Single by The Four Tops

from the album Still Waters Run Deep
- B-side: "Still Water (Peace)"
- Released: 6 August 1970
- Genre: Soul, pop
- Length: 3:13
- Label: Motown
- Songwriter(s): Smokey Robinson, Frank Wilson^{[unreliable source?]}
- Producer(s): Smokey Robinson, Frank Wilson

The Four Tops singles chronology
| "It's All in the Game" (1970) | "Still Water (Love)" (1970) | "River Deep – Mountain High" (1970) |

= Still Water (Love) =

"Still Water (Love)" is a 1970 hit single written by Smokey Robinson and Frank Wilson (who also produced the track) for the Motown singing group Four Tops.

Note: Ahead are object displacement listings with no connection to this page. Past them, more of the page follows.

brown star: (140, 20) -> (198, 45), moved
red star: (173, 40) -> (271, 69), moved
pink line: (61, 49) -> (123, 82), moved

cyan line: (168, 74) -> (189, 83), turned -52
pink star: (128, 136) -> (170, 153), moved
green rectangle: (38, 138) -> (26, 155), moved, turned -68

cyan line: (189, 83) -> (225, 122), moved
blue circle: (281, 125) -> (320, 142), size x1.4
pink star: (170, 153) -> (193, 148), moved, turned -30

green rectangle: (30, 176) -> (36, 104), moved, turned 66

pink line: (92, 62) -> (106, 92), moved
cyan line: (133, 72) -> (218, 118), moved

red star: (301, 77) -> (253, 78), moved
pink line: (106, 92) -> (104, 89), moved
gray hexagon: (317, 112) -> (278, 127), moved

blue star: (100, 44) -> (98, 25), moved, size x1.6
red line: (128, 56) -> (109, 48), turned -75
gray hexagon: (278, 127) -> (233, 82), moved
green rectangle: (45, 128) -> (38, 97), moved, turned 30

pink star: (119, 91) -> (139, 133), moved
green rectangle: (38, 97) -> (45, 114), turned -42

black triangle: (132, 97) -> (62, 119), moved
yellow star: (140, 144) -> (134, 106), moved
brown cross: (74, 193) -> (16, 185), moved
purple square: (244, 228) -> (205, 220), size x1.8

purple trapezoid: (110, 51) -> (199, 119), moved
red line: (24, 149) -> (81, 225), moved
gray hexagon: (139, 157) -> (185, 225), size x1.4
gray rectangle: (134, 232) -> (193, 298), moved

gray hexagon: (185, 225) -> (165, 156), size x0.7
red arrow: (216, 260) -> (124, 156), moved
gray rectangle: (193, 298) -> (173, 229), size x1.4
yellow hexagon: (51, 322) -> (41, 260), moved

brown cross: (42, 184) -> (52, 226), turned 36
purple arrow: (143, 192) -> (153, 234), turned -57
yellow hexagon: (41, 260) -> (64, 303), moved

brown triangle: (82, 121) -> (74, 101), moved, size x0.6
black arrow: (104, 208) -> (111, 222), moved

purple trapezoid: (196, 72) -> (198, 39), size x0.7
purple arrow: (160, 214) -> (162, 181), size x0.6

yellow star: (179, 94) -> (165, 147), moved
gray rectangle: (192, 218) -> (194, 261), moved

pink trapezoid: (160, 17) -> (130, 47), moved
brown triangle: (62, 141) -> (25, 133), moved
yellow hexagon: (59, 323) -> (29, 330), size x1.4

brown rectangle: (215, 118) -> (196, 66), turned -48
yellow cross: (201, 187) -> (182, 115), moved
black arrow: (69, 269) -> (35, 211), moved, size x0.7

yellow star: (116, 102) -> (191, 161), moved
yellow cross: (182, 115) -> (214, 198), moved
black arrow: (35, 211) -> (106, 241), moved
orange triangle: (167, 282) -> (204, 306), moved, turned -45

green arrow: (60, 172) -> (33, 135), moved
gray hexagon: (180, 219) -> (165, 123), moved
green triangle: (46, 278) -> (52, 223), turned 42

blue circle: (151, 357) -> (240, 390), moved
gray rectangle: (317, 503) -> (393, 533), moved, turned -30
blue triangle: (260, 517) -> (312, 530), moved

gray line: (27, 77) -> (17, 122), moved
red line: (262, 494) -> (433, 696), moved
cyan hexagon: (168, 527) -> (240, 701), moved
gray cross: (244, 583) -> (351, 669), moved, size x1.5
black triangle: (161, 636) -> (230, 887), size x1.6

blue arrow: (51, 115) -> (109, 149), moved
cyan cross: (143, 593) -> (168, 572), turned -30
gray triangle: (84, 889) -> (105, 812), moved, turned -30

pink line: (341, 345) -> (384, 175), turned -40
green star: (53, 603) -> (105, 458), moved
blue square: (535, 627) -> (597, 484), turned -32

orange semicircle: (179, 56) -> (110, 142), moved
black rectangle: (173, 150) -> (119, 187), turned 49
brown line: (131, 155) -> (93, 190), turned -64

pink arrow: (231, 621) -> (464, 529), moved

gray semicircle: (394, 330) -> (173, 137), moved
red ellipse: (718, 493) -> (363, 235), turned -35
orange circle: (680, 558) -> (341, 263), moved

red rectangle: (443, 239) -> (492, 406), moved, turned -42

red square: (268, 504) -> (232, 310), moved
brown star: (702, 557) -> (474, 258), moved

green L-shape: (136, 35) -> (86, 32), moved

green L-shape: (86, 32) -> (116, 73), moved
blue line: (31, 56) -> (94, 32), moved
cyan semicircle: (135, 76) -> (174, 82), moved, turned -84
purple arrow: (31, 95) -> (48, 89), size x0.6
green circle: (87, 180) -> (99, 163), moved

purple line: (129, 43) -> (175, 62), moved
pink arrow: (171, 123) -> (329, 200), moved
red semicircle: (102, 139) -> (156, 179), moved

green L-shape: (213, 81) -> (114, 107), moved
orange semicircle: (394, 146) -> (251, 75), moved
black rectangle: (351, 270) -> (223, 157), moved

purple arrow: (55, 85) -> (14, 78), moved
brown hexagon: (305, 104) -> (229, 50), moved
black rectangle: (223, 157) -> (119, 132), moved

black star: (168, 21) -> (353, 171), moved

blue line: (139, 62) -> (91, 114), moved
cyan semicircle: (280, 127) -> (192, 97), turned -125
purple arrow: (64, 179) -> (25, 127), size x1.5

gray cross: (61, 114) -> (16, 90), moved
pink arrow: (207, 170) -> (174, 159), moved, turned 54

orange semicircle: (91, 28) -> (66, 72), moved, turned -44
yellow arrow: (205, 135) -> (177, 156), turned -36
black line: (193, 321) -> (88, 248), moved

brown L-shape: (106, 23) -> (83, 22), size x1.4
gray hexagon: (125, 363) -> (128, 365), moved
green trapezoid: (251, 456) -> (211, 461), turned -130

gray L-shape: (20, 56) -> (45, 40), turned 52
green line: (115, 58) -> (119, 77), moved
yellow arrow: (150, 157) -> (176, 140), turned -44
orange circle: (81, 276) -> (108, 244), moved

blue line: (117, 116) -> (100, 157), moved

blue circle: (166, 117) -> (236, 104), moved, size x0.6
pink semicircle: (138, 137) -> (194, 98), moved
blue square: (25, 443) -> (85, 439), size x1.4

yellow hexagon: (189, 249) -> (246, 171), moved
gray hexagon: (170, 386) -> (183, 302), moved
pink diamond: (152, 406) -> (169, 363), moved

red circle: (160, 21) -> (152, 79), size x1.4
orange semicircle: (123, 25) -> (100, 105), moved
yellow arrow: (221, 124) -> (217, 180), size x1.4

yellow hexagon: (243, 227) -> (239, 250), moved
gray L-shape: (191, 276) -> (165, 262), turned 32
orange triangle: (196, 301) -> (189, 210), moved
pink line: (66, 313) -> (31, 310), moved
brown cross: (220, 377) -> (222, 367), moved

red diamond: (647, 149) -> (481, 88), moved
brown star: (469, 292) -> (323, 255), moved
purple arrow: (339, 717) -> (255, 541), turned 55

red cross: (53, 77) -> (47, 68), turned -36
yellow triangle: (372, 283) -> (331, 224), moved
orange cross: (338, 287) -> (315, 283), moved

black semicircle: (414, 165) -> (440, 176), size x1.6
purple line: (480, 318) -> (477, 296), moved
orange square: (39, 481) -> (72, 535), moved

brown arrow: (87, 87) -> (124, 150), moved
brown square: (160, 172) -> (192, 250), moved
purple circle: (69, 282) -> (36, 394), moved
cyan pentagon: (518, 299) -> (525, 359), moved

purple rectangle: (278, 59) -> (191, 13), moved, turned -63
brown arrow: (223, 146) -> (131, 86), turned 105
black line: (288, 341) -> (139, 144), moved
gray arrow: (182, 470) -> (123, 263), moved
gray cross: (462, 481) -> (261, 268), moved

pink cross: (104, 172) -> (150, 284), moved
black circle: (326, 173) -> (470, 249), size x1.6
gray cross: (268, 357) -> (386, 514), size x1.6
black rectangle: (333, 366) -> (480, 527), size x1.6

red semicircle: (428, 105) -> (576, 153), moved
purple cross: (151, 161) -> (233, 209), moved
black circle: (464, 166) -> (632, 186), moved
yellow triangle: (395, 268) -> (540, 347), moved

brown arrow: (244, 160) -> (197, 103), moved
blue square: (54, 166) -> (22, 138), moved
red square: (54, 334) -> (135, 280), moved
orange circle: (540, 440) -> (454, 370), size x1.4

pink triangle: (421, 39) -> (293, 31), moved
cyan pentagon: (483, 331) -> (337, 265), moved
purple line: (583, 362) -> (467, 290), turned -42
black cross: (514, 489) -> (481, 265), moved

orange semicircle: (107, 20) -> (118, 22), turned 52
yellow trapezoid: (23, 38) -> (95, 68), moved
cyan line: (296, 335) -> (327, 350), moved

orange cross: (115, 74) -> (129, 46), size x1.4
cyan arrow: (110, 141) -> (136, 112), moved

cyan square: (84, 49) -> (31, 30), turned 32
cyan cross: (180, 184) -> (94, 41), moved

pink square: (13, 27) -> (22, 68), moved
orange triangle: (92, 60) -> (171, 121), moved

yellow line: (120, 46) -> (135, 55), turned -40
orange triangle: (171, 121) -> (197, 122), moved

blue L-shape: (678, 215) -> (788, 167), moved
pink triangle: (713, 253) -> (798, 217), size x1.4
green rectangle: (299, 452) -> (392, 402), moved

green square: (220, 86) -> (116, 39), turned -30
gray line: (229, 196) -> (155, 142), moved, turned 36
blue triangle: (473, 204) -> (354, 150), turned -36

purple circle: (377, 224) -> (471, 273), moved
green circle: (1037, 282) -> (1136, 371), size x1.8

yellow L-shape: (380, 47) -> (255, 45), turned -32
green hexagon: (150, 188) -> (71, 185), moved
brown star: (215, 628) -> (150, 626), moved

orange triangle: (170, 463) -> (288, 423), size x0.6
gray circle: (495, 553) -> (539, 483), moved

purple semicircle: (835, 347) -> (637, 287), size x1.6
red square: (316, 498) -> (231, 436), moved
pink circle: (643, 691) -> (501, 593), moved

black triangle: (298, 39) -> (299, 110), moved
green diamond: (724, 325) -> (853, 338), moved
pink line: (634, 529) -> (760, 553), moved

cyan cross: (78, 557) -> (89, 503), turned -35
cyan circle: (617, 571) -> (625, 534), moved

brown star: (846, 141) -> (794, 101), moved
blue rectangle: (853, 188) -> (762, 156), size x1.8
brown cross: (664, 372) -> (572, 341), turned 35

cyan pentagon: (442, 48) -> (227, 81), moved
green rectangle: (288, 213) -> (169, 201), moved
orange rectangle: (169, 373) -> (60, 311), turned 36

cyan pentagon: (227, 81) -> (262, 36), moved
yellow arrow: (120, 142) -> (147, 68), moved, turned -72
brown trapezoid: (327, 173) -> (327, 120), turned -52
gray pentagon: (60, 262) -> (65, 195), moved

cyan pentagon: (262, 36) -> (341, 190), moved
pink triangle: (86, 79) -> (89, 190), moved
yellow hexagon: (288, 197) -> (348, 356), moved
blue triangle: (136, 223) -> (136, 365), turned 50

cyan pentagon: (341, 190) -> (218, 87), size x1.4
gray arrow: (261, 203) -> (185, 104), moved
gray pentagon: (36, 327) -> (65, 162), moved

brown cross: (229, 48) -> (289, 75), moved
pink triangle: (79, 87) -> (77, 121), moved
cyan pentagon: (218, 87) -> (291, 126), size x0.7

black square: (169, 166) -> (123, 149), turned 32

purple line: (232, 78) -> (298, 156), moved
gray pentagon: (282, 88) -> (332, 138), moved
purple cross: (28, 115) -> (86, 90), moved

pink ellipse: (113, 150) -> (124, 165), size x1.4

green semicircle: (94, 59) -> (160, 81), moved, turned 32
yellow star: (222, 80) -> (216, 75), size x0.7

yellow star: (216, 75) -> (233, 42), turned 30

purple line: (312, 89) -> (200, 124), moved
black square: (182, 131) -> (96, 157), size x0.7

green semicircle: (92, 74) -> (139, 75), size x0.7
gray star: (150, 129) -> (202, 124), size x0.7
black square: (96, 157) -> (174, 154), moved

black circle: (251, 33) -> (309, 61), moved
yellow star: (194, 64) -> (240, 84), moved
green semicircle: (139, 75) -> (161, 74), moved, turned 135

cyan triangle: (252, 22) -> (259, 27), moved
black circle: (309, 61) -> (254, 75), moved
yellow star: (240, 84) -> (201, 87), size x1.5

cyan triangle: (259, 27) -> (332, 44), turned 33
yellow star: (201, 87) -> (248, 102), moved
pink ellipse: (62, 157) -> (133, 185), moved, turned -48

The B-side was "Still Water (Peace)" and both songs appear on the 1970 album Still Waters Run Deep.

==Background==

The socially conscious single was a departure from the group's past recordings and produced a smoother sound than the raucous Norman Whitfield productions that belayed on The Temptations. The single features Miracles member Marv Tarplin on guitar. Singers Brenda Joyce Evans and Billie Rae Calvin, brought to Motown by Bobby Taylor (and soon to be part of Norman Whitfield's group The Undisputed Truth), also add backing vocals. This song was noted for its repeated chord structure, beginning with E-Flat Major, shifting to C Minor, then to B-Flat Major over F, before starting again at E-Flat Major, over and over again, without any changes or alterations to the song's fade.

==Chart performance==
"Still Water (Love)" went to #4 on the Hot Soul Singles chart, and to #11 in the US Pop Chart. Outside the US, the song peaked at #10 on the UK Singles Chart.